Whether an insurance restoration business is large or small, there is one factor that stands above all others in determining the health of that company: the ability of the business owners to manage cash flow. Cash flow is the Achilles’ heel of the restoration contractor – the one area where a business is always vulnerable.
Through the years I have seen more than a few businesses run out of cash even when they had more work than they could handle. One day the owners would wake up to discover that their line of credit was maxed out and they had $800,000 of their own money tied up in other people’s properties. Hitting that wall is painful at best; at worst, it is a one-way ticket to bankruptcy.
We are often our own worst enemies when it comes to managing cash flow. We want to be the good guys who take care of problems for distressed property owners whose lives are turned upside down by a disaster. We commit too much of our own money to get a job underway, confident that the insurers and the mortgage companies will reward our initiative by turning around payments quickly. We fail to require sufficient amounts of money when a job starts. And with our problem-solving mindset, we remove the property owner’s sense of urgency in getting reimbursements by saying that we will deal with the insurance company directly.
Any restoration contractor who has operated in this fashion knows the pain of delayed payments. Perhaps we ask for a third at the start of the job, a third at the midpoint and a third upon completion. Because the insurance payments must be co-signed by the mortgage company, payment can be delayed for weeks or months. If the insurer sends a payment of one-third to the lender, that lender may send one-third of the original amount to the contractor – a figure far short of what the contractor has already invested in the job.
Does this sound familiar?
If you allow this to happen, you are, in effect, becoming the financier of the insurance industry and mortgage lender. And I don’t know of many restoration contractors who have pockets deep enough to be in that position. Fortunately the method of financing restoration jobs has begun to change with a new generation of business owners.
More contractors today are drawing up contracts that make the property owners responsible for payments, thereby shifting the responsibility for collecting reimbursements to the policyholder. It is important for a contractor to help the property owner walk through the process of getting reimbursement but you can bet that it becomes more than just a casual matter for the insureds when they have committed money to the restoration work. By making the property owner responsible for collecting his or her insurance payments, the contractor avoids becoming the financier to some of the largest financial institutions in the world.

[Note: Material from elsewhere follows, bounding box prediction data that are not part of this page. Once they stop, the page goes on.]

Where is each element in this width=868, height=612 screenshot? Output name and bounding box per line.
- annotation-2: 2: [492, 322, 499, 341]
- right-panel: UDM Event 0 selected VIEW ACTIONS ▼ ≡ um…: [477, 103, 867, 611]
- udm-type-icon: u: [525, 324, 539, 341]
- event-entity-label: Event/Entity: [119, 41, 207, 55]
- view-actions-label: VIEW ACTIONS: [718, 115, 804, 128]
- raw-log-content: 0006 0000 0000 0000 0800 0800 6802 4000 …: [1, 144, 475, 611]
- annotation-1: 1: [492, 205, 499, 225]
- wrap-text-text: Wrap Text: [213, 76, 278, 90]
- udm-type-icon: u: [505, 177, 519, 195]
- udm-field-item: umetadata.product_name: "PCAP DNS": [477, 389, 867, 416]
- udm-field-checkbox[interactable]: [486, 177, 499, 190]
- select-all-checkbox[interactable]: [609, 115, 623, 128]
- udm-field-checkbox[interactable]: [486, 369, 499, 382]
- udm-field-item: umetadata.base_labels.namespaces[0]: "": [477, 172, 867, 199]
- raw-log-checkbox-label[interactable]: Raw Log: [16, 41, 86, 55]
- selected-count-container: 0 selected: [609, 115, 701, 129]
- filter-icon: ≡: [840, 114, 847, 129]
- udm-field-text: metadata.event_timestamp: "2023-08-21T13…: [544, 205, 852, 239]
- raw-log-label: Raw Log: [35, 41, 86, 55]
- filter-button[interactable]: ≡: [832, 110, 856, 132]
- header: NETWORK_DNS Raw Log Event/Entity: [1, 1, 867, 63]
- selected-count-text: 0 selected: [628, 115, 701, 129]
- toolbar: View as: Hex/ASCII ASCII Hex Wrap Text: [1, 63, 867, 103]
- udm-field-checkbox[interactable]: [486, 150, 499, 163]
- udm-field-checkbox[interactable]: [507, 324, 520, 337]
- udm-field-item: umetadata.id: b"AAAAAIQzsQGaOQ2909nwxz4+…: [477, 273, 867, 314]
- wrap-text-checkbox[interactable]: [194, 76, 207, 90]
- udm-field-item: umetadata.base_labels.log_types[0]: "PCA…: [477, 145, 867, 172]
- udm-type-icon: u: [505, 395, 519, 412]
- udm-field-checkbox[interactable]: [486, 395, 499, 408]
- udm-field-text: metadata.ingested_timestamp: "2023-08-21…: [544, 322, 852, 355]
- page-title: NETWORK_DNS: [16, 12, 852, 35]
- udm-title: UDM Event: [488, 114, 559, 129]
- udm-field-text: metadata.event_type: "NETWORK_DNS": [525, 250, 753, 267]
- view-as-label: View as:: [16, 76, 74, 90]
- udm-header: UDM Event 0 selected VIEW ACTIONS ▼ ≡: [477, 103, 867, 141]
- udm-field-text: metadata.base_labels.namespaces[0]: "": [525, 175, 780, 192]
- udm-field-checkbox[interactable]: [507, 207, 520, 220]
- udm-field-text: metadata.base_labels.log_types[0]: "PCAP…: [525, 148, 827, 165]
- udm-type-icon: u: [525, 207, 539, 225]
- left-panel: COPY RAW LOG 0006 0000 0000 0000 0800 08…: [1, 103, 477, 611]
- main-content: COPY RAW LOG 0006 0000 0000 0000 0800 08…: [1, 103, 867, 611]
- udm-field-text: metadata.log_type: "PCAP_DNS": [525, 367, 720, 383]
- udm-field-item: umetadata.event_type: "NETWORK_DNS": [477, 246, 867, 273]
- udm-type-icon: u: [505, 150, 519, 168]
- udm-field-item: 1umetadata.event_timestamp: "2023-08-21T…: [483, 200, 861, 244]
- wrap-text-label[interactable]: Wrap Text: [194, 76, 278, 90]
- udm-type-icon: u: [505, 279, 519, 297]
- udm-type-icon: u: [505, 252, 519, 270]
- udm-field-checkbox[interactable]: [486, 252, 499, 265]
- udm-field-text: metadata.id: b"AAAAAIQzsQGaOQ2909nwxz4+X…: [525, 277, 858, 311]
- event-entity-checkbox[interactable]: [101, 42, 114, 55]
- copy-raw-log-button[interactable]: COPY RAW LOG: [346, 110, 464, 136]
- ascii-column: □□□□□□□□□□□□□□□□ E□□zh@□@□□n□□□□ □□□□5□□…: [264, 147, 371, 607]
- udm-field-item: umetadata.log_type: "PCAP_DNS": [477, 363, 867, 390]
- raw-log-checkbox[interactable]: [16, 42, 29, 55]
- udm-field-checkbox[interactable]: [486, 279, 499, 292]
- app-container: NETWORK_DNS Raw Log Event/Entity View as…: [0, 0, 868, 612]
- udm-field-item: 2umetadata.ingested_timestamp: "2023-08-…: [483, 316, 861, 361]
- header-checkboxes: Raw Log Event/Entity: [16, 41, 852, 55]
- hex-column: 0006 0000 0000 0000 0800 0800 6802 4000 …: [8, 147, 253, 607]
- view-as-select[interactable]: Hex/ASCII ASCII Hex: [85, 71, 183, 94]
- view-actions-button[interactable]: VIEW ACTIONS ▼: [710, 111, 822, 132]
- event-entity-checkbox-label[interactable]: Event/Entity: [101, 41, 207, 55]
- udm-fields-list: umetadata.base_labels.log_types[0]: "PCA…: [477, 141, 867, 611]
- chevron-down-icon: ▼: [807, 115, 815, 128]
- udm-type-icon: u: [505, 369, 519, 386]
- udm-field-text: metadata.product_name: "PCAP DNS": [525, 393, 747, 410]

Cash flow is a gremlin that can leave a painful bite if you don’t watch the process. To ensure that you maintain a healthy cash flow, check your costs and be certain that each part of your work pays for itself with a decent profit. More importantly, get an understanding of the payment schedule before the job starts and be prepared to stop work when payment is not made. Being hard-nosed may not be in your nature, but it is necessary for the survival of your business.